Wszczęto śledztwo w związku z tajemniczą śmiercią w czerwcu 13 koali i kolejnych trzech odnalezionych w późniejszym czasie na plantacji eukaliptusa w australijskim stanie Wiktoria - przekazało biuro lokalnego konserwatora przyrody.

W momencie odkrycia ciała zwierząt znajdowały się na różnych etapach rozkładu, od kilku tygodni do roku po śmierci. Jak dotąd wyniki sekcji zwłok nie pozwoliły ustalić przyczyny zgonów. Zdjęcia rentgenowskie nie wykazały urazów, w tym złamań, ani śladów ran powstałych w wyniku postrzelenia.

Konserwator przyrody nadal ocenia szereg możliwych przyczyn śmierci, ale przekazał, że brak urazów, w połączeniu z wynikami patologii, sugeruje, że ich przyczyną mogły być "czynniki środowiskowe".

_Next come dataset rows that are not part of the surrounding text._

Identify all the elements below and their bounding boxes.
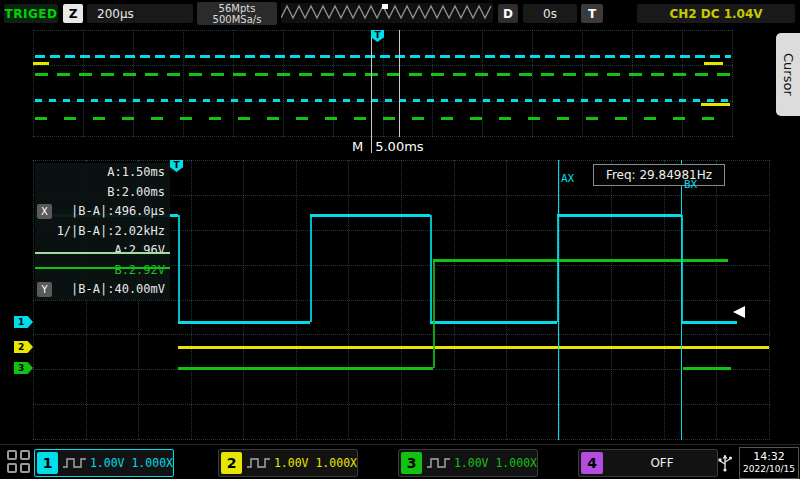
trace-ch1: [35, 55, 731, 58]
trace-edge-ch1: [310, 215, 312, 322]
gridline: [582, 30, 583, 137]
trace-ch1: [681, 321, 737, 324]
cursor-bx-line[interactable]: [681, 160, 682, 440]
y-cursor-line: [35, 252, 170, 254]
channel-1-box[interactable]: 1 1.00V 1.000X: [34, 449, 174, 477]
trace-ch2: [704, 62, 723, 65]
gridline: [33, 30, 34, 137]
gridline: [283, 30, 284, 137]
channel-4-box[interactable]: 4 OFF: [578, 449, 718, 477]
gridline: [83, 30, 84, 137]
menu-grid-square: [20, 463, 30, 473]
trace-ch3: [35, 117, 731, 120]
horizontal-delay-readout[interactable]: 0s: [523, 4, 577, 23]
channel-1-setting: 1.00V 1.000X: [90, 456, 173, 470]
waveform-icon: [426, 456, 451, 470]
channel-4-badge: 4: [581, 452, 603, 474]
sample-rate: 500MSa/s: [213, 14, 262, 25]
trace-edge-ch3: [433, 260, 435, 368]
usb-icon: [716, 451, 734, 473]
gridline: [33, 160, 770, 161]
preview-position-marker: [382, 4, 388, 9]
trace-ch2: [33, 62, 49, 65]
channel-3-position-tag[interactable]: 3: [14, 362, 33, 374]
gridline: [732, 30, 733, 137]
acquisition-info: 56Mpts 500MSa/s: [197, 2, 277, 25]
cursor-readout-box: A:1.50msB:2.00ms|B-A|:496.0µs1/|B-A|:2.0…: [35, 163, 170, 300]
gridline: [183, 30, 184, 137]
trigger-level-arrow[interactable]: [733, 306, 745, 318]
gridline: [383, 30, 384, 137]
channel-2-box[interactable]: 2 1.00V 1.000X: [218, 449, 358, 477]
trace-ch2: [701, 103, 730, 106]
waveform-icon: [62, 456, 87, 470]
trace-ch3: [683, 367, 731, 370]
trace-ch1: [430, 321, 557, 324]
cursor-readout-row: A:1.50ms: [35, 163, 170, 183]
channel-3-box[interactable]: 3 1.00V 1.000X: [398, 449, 538, 477]
trace-ch3: [35, 73, 731, 76]
cursor-readout-row: A:2.96V: [35, 241, 170, 261]
trace-ch1: [35, 99, 731, 102]
channel-2-badge: 2: [221, 452, 242, 474]
trace-ch3: [433, 259, 728, 262]
gridline: [133, 30, 134, 137]
top-status-bar: TRIGED Z 200µs 56Mpts 500MSa/s D 0s T CH…: [0, 0, 800, 26]
trigger-source-info[interactable]: CH2 DC 1.04V: [637, 4, 795, 23]
gridline: [682, 30, 683, 137]
bottom-status-bar: 1 1.00V 1.000X 2 1.00V 1.000X 3 1.00V 1.…: [0, 444, 800, 479]
zoom-window-right-line[interactable]: [399, 30, 400, 137]
trigger-menu-button[interactable]: T: [581, 4, 603, 23]
gridline: [33, 439, 770, 440]
gridline: [482, 30, 483, 137]
zoom-overview-panel: [33, 30, 733, 137]
cursor-ax-line[interactable]: [558, 160, 559, 440]
cursor-readout-rows: A:1.50msB:2.00ms|B-A|:496.0µs1/|B-A|:2.0…: [35, 163, 170, 300]
menu-grid-square: [7, 463, 17, 473]
y-cursor-group-label: Y: [37, 282, 52, 297]
trace-edge-ch1: [178, 215, 180, 322]
trace-ch1: [557, 214, 681, 217]
memory-depth: 56Mpts: [219, 3, 256, 14]
gridline: [33, 404, 770, 405]
trace-edge-ch1: [430, 215, 432, 322]
channel-4-setting: OFF: [607, 456, 717, 470]
zoom-button[interactable]: Z: [63, 4, 83, 23]
channel-2-position-tag[interactable]: 2: [14, 341, 33, 353]
gridline: [33, 136, 733, 137]
frequency-counter: Freq: 29.84981Hz: [593, 164, 725, 186]
zoom-window-left-line[interactable]: [371, 30, 372, 153]
oscilloscope-screen: TRIGED Z 200µs 56Mpts 500MSa/s D 0s T CH…: [0, 0, 800, 479]
gridline: [432, 30, 433, 137]
menu-grid-square: [20, 450, 30, 460]
cursor-bx-label: BX: [684, 178, 697, 191]
time-readout: 14:32: [753, 450, 785, 463]
cursor-readout-row: |B-A|:496.0µs: [35, 202, 170, 222]
waveform-icon: [246, 456, 271, 470]
cursor-readout-row: 1/|B-A|:2.02kHz: [35, 222, 170, 242]
gridline: [33, 300, 770, 301]
date-readout: 2022/10/15: [743, 463, 795, 476]
cursor-menu-tab[interactable]: Cursor: [776, 33, 800, 116]
cursor-readout-row: B:2.92V: [35, 261, 170, 281]
gridline: [233, 30, 234, 137]
trace-ch3: [178, 367, 433, 370]
cursor-readout-row: B:2.00ms: [35, 183, 170, 203]
main-timebase-value: 5.00ms: [375, 139, 423, 154]
cursor-ax-label: AX: [561, 172, 574, 185]
trigger-status-badge: TRIGED: [4, 4, 58, 23]
channel-1-badge: 1: [37, 452, 58, 474]
gridline: [33, 334, 770, 335]
clock-box: 14:32 2022/10/15: [739, 447, 799, 479]
menu-grid-icon[interactable]: [7, 450, 31, 474]
y-cursor-line: [35, 267, 170, 269]
trace-ch1: [178, 321, 310, 324]
x-cursor-group-label: X: [37, 204, 52, 219]
gridline: [333, 30, 334, 137]
record-preview-strip[interactable]: [281, 3, 493, 23]
delay-button[interactable]: D: [498, 4, 518, 23]
channel-1-position-tag[interactable]: 1: [14, 316, 33, 328]
zoom-timebase-readout[interactable]: 200µs: [87, 4, 193, 23]
channel-3-badge: 3: [401, 452, 422, 474]
main-timebase-prefix: M: [352, 139, 363, 154]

"Susze, pożary buszów, fale upałów i brak wody zagrażają koalom i prowadzą do spadku ich populacji" - skomentował portal Autimes.

Szacuje się, że w 2020 roku w Wiktorii żyło około 413 tys. koali. W raporcie departamentu ochrony środowiska z 2020 roku, opartym na danych zebranych w ciągu 15 lat, oszacowano, że 15 tys. koali, lub 4 proc. populacji w całym stanie, zostało dotkniętych pożarami buszu w okresie tzw. czarnego lata w Australii między 2019 a 2020 rokiem.

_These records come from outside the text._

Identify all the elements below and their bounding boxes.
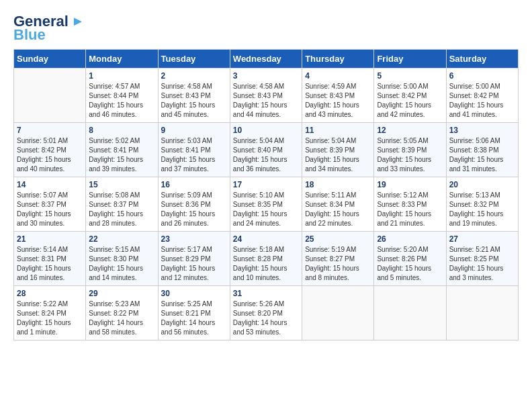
day-number: 13 <box>449 126 515 135</box>
day-info: Sunrise: 5:23 AMSunset: 8:22 PMDaylight:… <box>89 300 154 337</box>
day-number: 4 <box>305 71 371 81</box>
calendar-day-cell: 21Sunrise: 5:14 AMSunset: 8:31 PMDayligh… <box>14 232 86 286</box>
day-number: 8 <box>89 126 154 135</box>
calendar-day-cell: 6Sunrise: 5:00 AMSunset: 8:42 PMDaylight… <box>446 68 518 123</box>
calendar-day-cell: 1Sunrise: 4:57 AMSunset: 8:44 PMDaylight… <box>86 68 158 123</box>
day-number: 6 <box>449 71 515 81</box>
day-number: 10 <box>233 126 299 135</box>
day-number: 24 <box>233 234 299 244</box>
day-info: Sunrise: 5:00 AMSunset: 8:42 PMDaylight:… <box>377 82 443 120</box>
calendar-day-cell: 28Sunrise: 5:22 AMSunset: 8:24 PMDayligh… <box>14 286 86 340</box>
calendar-day-cell: 24Sunrise: 5:18 AMSunset: 8:28 PMDayligh… <box>230 232 302 286</box>
calendar-day-cell: 26Sunrise: 5:20 AMSunset: 8:26 PMDayligh… <box>374 232 446 286</box>
day-number: 30 <box>161 289 227 298</box>
day-info: Sunrise: 5:14 AMSunset: 8:31 PMDaylight:… <box>17 245 83 283</box>
day-info: Sunrise: 5:26 AMSunset: 8:20 PMDaylight:… <box>233 300 299 337</box>
day-info: Sunrise: 5:17 AMSunset: 8:29 PMDaylight:… <box>161 245 227 283</box>
day-info: Sunrise: 5:12 AMSunset: 8:33 PMDaylight:… <box>377 191 443 228</box>
calendar-day-cell: 16Sunrise: 5:09 AMSunset: 8:36 PMDayligh… <box>158 177 230 232</box>
day-number: 18 <box>305 180 371 189</box>
calendar-table: SundayMondayTuesdayWednesdayThursdayFrid… <box>13 49 519 340</box>
calendar-day-cell: 5Sunrise: 5:00 AMSunset: 8:42 PMDaylight… <box>374 68 446 123</box>
day-info: Sunrise: 5:10 AMSunset: 8:35 PMDaylight:… <box>233 191 299 228</box>
day-info: Sunrise: 5:20 AMSunset: 8:26 PMDaylight:… <box>377 245 443 283</box>
logo: General ► Blue <box>13 13 85 42</box>
day-info: Sunrise: 5:05 AMSunset: 8:39 PMDaylight:… <box>377 136 443 174</box>
day-info: Sunrise: 5:09 AMSunset: 8:36 PMDaylight:… <box>161 191 227 228</box>
day-info: Sunrise: 5:00 AMSunset: 8:42 PMDaylight:… <box>449 82 515 120</box>
calendar-day-cell: 18Sunrise: 5:11 AMSunset: 8:34 PMDayligh… <box>302 177 374 232</box>
day-info: Sunrise: 4:59 AMSunset: 8:43 PMDaylight:… <box>305 82 371 120</box>
calendar-day-cell: 13Sunrise: 5:06 AMSunset: 8:38 PMDayligh… <box>446 123 518 177</box>
day-info: Sunrise: 4:58 AMSunset: 8:43 PMDaylight:… <box>233 82 299 120</box>
day-info: Sunrise: 5:13 AMSunset: 8:32 PMDaylight:… <box>449 191 515 228</box>
day-number: 15 <box>89 180 154 189</box>
day-info: Sunrise: 5:21 AMSunset: 8:25 PMDaylight:… <box>449 245 515 283</box>
day-number: 31 <box>233 289 299 298</box>
day-number: 1 <box>89 71 154 81</box>
day-number: 29 <box>89 289 154 298</box>
day-number: 26 <box>377 234 443 244</box>
calendar-header-cell: Wednesday <box>230 50 302 68</box>
calendar-day-cell <box>302 286 374 340</box>
calendar-week-row: 28Sunrise: 5:22 AMSunset: 8:24 PMDayligh… <box>14 286 519 340</box>
day-number: 16 <box>161 180 227 189</box>
calendar-day-cell: 23Sunrise: 5:17 AMSunset: 8:29 PMDayligh… <box>158 232 230 286</box>
calendar-day-cell: 11Sunrise: 5:04 AMSunset: 8:39 PMDayligh… <box>302 123 374 177</box>
calendar-day-cell: 8Sunrise: 5:02 AMSunset: 8:41 PMDaylight… <box>86 123 158 177</box>
calendar-body: 1Sunrise: 4:57 AMSunset: 8:44 PMDaylight… <box>14 68 519 340</box>
calendar-header-cell: Sunday <box>14 50 86 68</box>
day-info: Sunrise: 5:04 AMSunset: 8:40 PMDaylight:… <box>233 136 299 174</box>
calendar-day-cell: 17Sunrise: 5:10 AMSunset: 8:35 PMDayligh… <box>230 177 302 232</box>
day-number: 23 <box>161 234 227 244</box>
day-info: Sunrise: 5:07 AMSunset: 8:37 PMDaylight:… <box>17 191 83 228</box>
day-number: 17 <box>233 180 299 189</box>
calendar-day-cell: 7Sunrise: 5:01 AMSunset: 8:42 PMDaylight… <box>14 123 86 177</box>
calendar-day-cell: 30Sunrise: 5:25 AMSunset: 8:21 PMDayligh… <box>158 286 230 340</box>
day-info: Sunrise: 5:02 AMSunset: 8:41 PMDaylight:… <box>89 136 154 174</box>
calendar-week-row: 21Sunrise: 5:14 AMSunset: 8:31 PMDayligh… <box>14 232 519 286</box>
calendar-day-cell: 25Sunrise: 5:19 AMSunset: 8:27 PMDayligh… <box>302 232 374 286</box>
calendar-day-cell: 12Sunrise: 5:05 AMSunset: 8:39 PMDayligh… <box>374 123 446 177</box>
calendar-day-cell: 31Sunrise: 5:26 AMSunset: 8:20 PMDayligh… <box>230 286 302 340</box>
day-number: 28 <box>17 289 83 298</box>
day-info: Sunrise: 5:18 AMSunset: 8:28 PMDaylight:… <box>233 245 299 283</box>
calendar-day-cell: 27Sunrise: 5:21 AMSunset: 8:25 PMDayligh… <box>446 232 518 286</box>
day-number: 27 <box>449 234 515 244</box>
calendar-header-cell: Tuesday <box>158 50 230 68</box>
day-info: Sunrise: 5:22 AMSunset: 8:24 PMDaylight:… <box>17 300 83 337</box>
calendar-day-cell <box>374 286 446 340</box>
day-number: 20 <box>449 180 515 189</box>
calendar-day-cell: 3Sunrise: 4:58 AMSunset: 8:43 PMDaylight… <box>230 68 302 123</box>
calendar-day-cell <box>446 286 518 340</box>
calendar-week-row: 14Sunrise: 5:07 AMSunset: 8:37 PMDayligh… <box>14 177 519 232</box>
day-info: Sunrise: 5:04 AMSunset: 8:39 PMDaylight:… <box>305 136 371 174</box>
day-number: 14 <box>17 180 83 189</box>
day-info: Sunrise: 5:03 AMSunset: 8:41 PMDaylight:… <box>161 136 227 174</box>
calendar-header-cell: Saturday <box>446 50 518 68</box>
calendar-week-row: 1Sunrise: 4:57 AMSunset: 8:44 PMDaylight… <box>14 68 519 123</box>
calendar-day-cell: 14Sunrise: 5:07 AMSunset: 8:37 PMDayligh… <box>14 177 86 232</box>
calendar-day-cell: 20Sunrise: 5:13 AMSunset: 8:32 PMDayligh… <box>446 177 518 232</box>
calendar-day-cell: 10Sunrise: 5:04 AMSunset: 8:40 PMDayligh… <box>230 123 302 177</box>
day-info: Sunrise: 5:25 AMSunset: 8:21 PMDaylight:… <box>161 300 227 337</box>
calendar-day-cell: 9Sunrise: 5:03 AMSunset: 8:41 PMDaylight… <box>158 123 230 177</box>
day-info: Sunrise: 5:08 AMSunset: 8:37 PMDaylight:… <box>89 191 154 228</box>
day-number: 9 <box>161 126 227 135</box>
day-info: Sunrise: 4:57 AMSunset: 8:44 PMDaylight:… <box>89 82 154 120</box>
day-info: Sunrise: 5:11 AMSunset: 8:34 PMDaylight:… <box>305 191 371 228</box>
calendar-day-cell: 22Sunrise: 5:15 AMSunset: 8:30 PMDayligh… <box>86 232 158 286</box>
day-info: Sunrise: 4:58 AMSunset: 8:43 PMDaylight:… <box>161 82 227 120</box>
logo-blue: Blue <box>13 28 46 42</box>
day-info: Sunrise: 5:06 AMSunset: 8:38 PMDaylight:… <box>449 136 515 174</box>
day-number: 19 <box>377 180 443 189</box>
calendar-day-cell <box>14 68 86 123</box>
calendar-week-row: 7Sunrise: 5:01 AMSunset: 8:42 PMDaylight… <box>14 123 519 177</box>
calendar-header-row: SundayMondayTuesdayWednesdayThursdayFrid… <box>14 50 519 68</box>
day-number: 5 <box>377 71 443 81</box>
calendar-day-cell: 19Sunrise: 5:12 AMSunset: 8:33 PMDayligh… <box>374 177 446 232</box>
calendar-header-cell: Thursday <box>302 50 374 68</box>
day-number: 7 <box>17 126 83 135</box>
day-number: 25 <box>305 234 371 244</box>
day-info: Sunrise: 5:15 AMSunset: 8:30 PMDaylight:… <box>89 245 154 283</box>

W zeszłym roku badanie przeprowadzone przez australijską fundację AKF wykazało, że liczba koali zamieszkujących Australię gwałtownie spada i w ciągu kilku lat skurczyła się o 30 proc.

Koale są chronione na mocy ustawy Victoria's Wildlife Act. Maksymalna kara za umyślne zabicie koali w stanie Wiktoria to grzywna w wysokości 9246 dolarów australijskich (ok. 30 tys. złotych) i/lub sześć miesięcy więzienia.